Guidon of the Second Regiment Light Dragoons

Grade Range: 5-12
Resource Type(s): Artifacts, Primary Sources
Date Posted: 11/30/2010

This artifact is one of three known surviving components of a suite of four, and possibly five, colors carried by the Second Regiment of Continental Light Dragoons during the Revolutionary War. Although no definitive order has survived specifying the number of colors to be carried by a regiment of Continental Light Dragoons--nor for that matter respecting the colors to be carried by a regiment of Continental infantry--research into the subject of Continental regimental colors indicates that at least two and as many as five colors were considered appropriate for each infantry or cavalry regiment. 

Other surviving regimental colors of the Second Regiment of Continental Light Dragoons are: 1. National Standard, captured by Lt. Col. Banastre Tarleton, July 2, 1779, at Bedford and Pound Ridge, Westchester County, New York. Sold at auction June 14, 2006, by Sotheby's New York, to undisclosed individual in the United States. 2. Blue or Regimental Standard, owned by the Connecticut State Library, Hartford, Connecticut.

This guidon was referenced in the Memoir of Colonel Benjamin Tallmadgepublished by the Society of the Sons of the Revolution in the State of New York in 1904. This "pink" standard was known to be in the possession of Mr. F. E. Harper of New York City (reference from Gherardi Davis,Regimental Colors in the War of the Revolution [1907]).

The guidon was later referenced in American and French Flags of the Revolution 1775-1783, by F. E. Shermerhorn (1948) as having been owned by Senator Morgan G. Bulkeley, but "in some curious fashion, never explained, this flag disappeared and its whereabouts is not known...."

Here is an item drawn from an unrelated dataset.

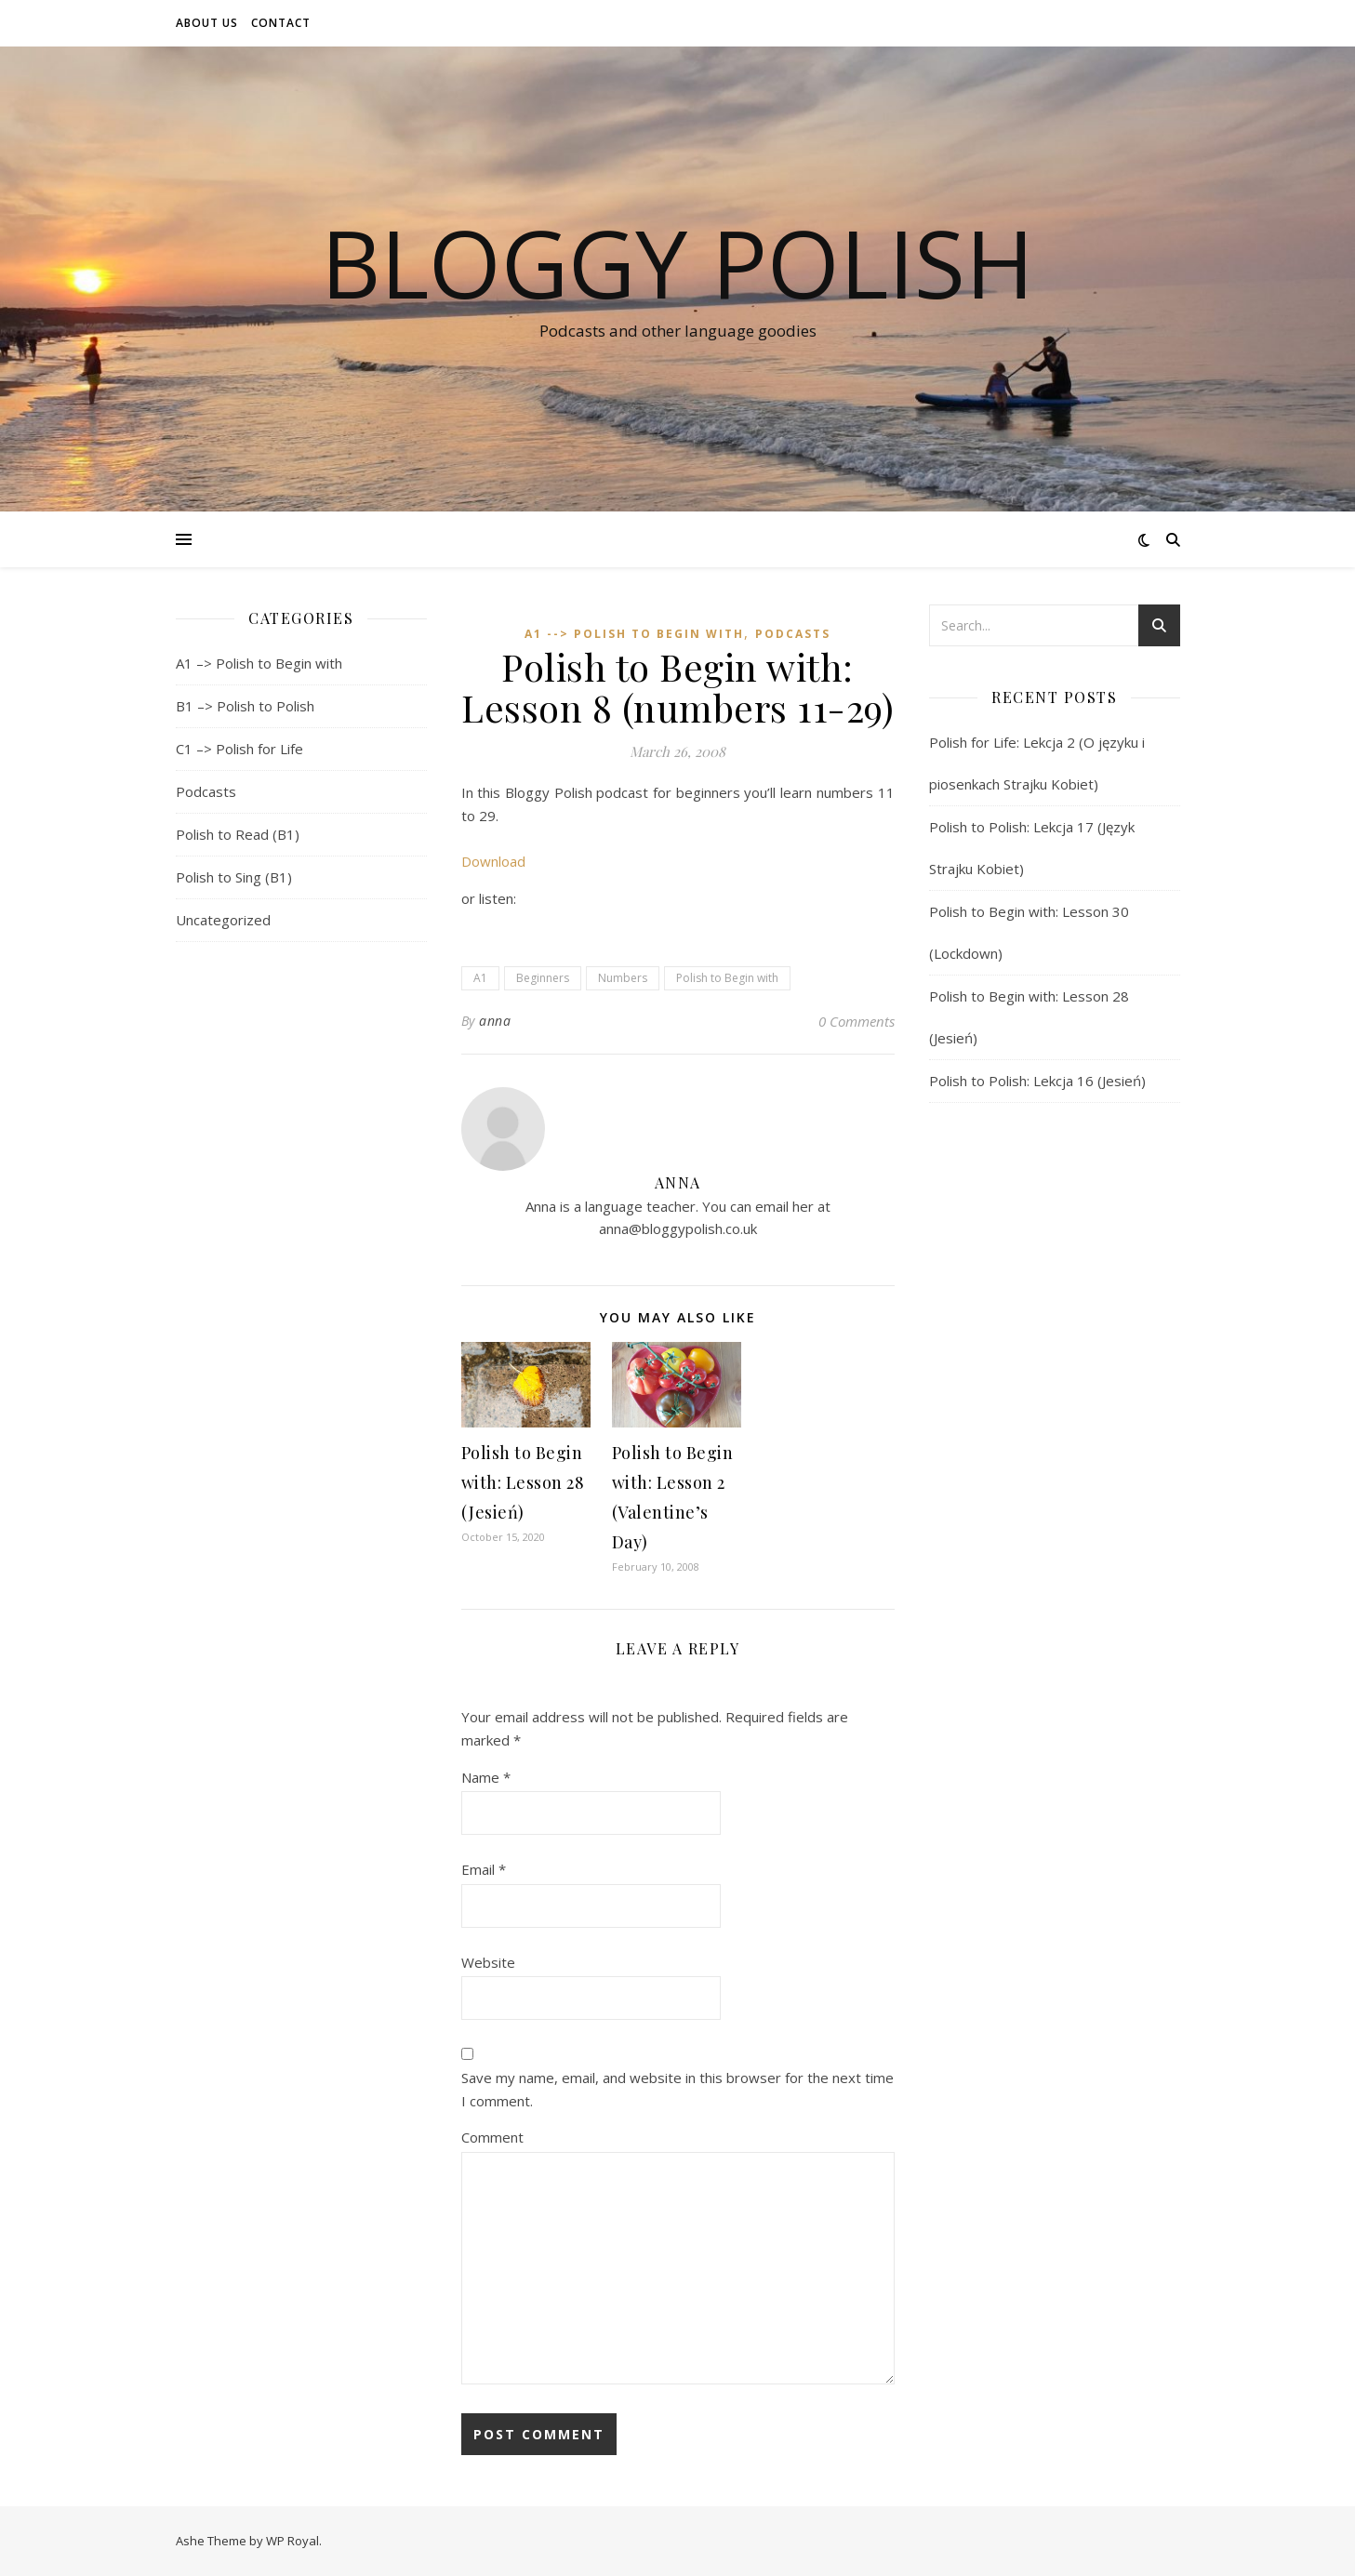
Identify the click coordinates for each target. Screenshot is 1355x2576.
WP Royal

The artifact was donated to the Smithsonian in 1968 by the Estate of Emily Howell Wilkins, daughter of Emily Howell, who was the daughter of Mary Tallmadge of New York City. Research as to family lineage has not been completed.

General History
The Second Regiment of Continental Light Dragoons, also known as Tallmadge's Dragoons, was named for Major Benjamin Tallmadge. Commissioned on June 20, 1776, he was eventually promoted to the rank of colonel, and became the chief intelligence officer for George Washington. 

He organized the "Culper" spy ring on Long Island and in New York City in 1778 when asked by General George Washington. The city was then occupied by a strong British force under the command of General Sir Henry Clinton. Members of the Culper network also kept Clinton's headquarters under constant surveillance and were able to report to Tallmadge any loyalists posing as patriots who visited the British commander. In 1780, the network's information saved a French army marching to Washington's aid.

Physical Description
Pink silk with oil paint. The canton consists of seven silver and six pink stripes. The center of the guidon is a painted badge of a winged and fulminating thundercloud with ten gold-colored thunderbolts emanating like rays of the sun. Under the badge is a silver scroll with the motto "PATa CONCITa FULMnt NATI"; a rough translation is: "The fatherland/country calls/expects its sons to respond with/in tones of thunder."

Specific History
Squadron Guidon or Color, Second Regiment of Continental Light Dragoons, also known as Tallmadge's Dragoons.